The Spring Grove Herald found out after following up on a series of tips from several citizens last week that Police Chief Paul Folz was suspended on Sept. 24 and reinstated on Sept. 27.

Folz said he could not comment on the nature of the suspension on advice from his legal counsel.

No further comment was available from the city either.

It is unknown if his reinstatement was part of the discussion in a closed meeting on Wednesday, Sept. 26, as the exact nature of that meeting is unclear.

The meeting notice was posted by City Administrator Theresa Coleman as "an emergency closed session with Attorney Marylee Abrams regarding a grievance." The meeting was held at the Spring Grove City Hall.

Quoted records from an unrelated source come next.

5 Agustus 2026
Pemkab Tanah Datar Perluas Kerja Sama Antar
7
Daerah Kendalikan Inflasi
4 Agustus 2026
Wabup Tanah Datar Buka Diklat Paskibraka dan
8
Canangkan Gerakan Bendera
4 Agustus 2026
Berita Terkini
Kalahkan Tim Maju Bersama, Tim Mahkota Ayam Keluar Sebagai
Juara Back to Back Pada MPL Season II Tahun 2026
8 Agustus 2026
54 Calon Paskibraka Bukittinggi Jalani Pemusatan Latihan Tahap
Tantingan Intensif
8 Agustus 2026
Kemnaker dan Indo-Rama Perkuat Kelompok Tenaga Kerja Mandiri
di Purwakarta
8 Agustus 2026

The Herald raised several issues with the meeting before it was convened, as well as in person at city hall before the council went into closed session. In an email sent to the council and the city's legal staff, it was noted:

After consulting with our attorney, Mark Anfinson of the Minnesota Newspaper Association (and a well-known expert on the Open Meeting Law), we raise the following concerns with this meeting:

1) We challenge the legitimacy of closing the meeting at all. The Open Meeting Law (in section 13D.01, subd. 3), requires that before closing any meeting, the public body must provide the specific grounds permitting the meeting to be closed (in other words, a citation to statute), and must describe the subject to be discussed. At minimum, this means that the name of the person submitting the grievance must be disclosed.

2) If the meeting is being closed for personnel issues, then we need to know the name of the employee, what type of personnel grievance it is, if they were notified of the meeting, and if they waived their right to have the meeting made public.

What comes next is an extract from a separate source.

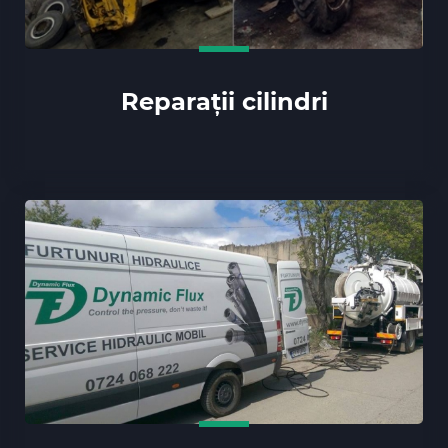
Reparații cilindri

3) If the meeting is being closed just because an attorney will be present, we need to know what existing (pending) or imminently threatened litigation is being discussed (name of the party). There is not an exception for attorney-client privilege automatically, only under certain circumstances.

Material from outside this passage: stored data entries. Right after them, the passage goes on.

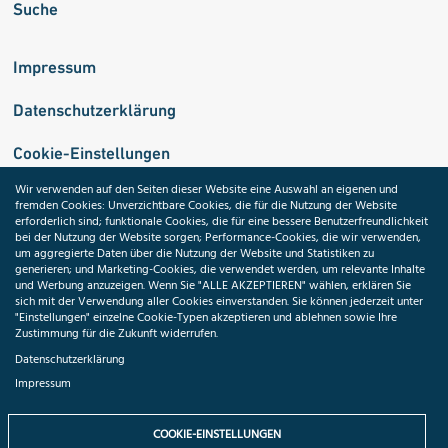
Suche
Impressum
Datenschutzerklärung
Cookie-Einstellungen
Wir verwenden auf den Seiten dieser Website eine Auswahl an eigenen und
fremden Cookies: Unverzichtbare Cookies, die für die Nutzung der Website
Medizininformatik-Initiative
erforderlich sind; funktionale Cookies, die für eine bessere Benutzerfreundlichkeit
bei der Nutzung der Website sorgen; Performance-Cookies, die wir verwenden,
um aggregierte Daten über die Nutzung der Website und Statistiken zu
generieren; und Marketing-Cookies, die verwendet werden, um relevante Inhalte
und Werbung anzuzeigen. Wenn Sie "ALLE AKZEPTIEREN" wählen, erklären Sie
ToolPool Gesundheitsforschung
sich mit der Verwendung aller Cookies einverstanden. Sie können jederzeit unter
"Einstellungen" einzelne Cookie-Typen akzeptieren und ablehnen sowie Ihre
Zustimmung für die Zukunft widerrufen.
Datenschutzerklärung
Impressum
Folgen Sie uns:
COOKIE-EINSTELLUNGEN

4) Lastly, we question the definition of "emergency" in this circumstance. It is very skeptical that any employee grievance could be so serious that it has to be handled under the confines of an emergency status.

All members of the council attended the meeting as well as the city's union attorney Abrams. Neither Coleman nor city attorney Joe Hammell were there.

After the meeting, Mayor Saundy Solum released this statement, "A closed meeting of the Spring Grove City Council was held concerning a grievance filed by an employee. The closed meeting was held in conformance with the Minnesota Open Meeting Law."

The council held another closed meeting on Aug. 21, the legitimacy of which the Herald questions. It was noticed as an unidentified "personnel matter."

In a follow-up email back in August, Coleman later added, "A complaint was filed, and the investigation is pending."

The council was scheduled to have a third closed meeting on Oct. 2 to "discuss a personnel matter."

The Herald will be filing a request for an advisory opinion with the Minnesota Department of Administration on the legitimacy of these closed meetings.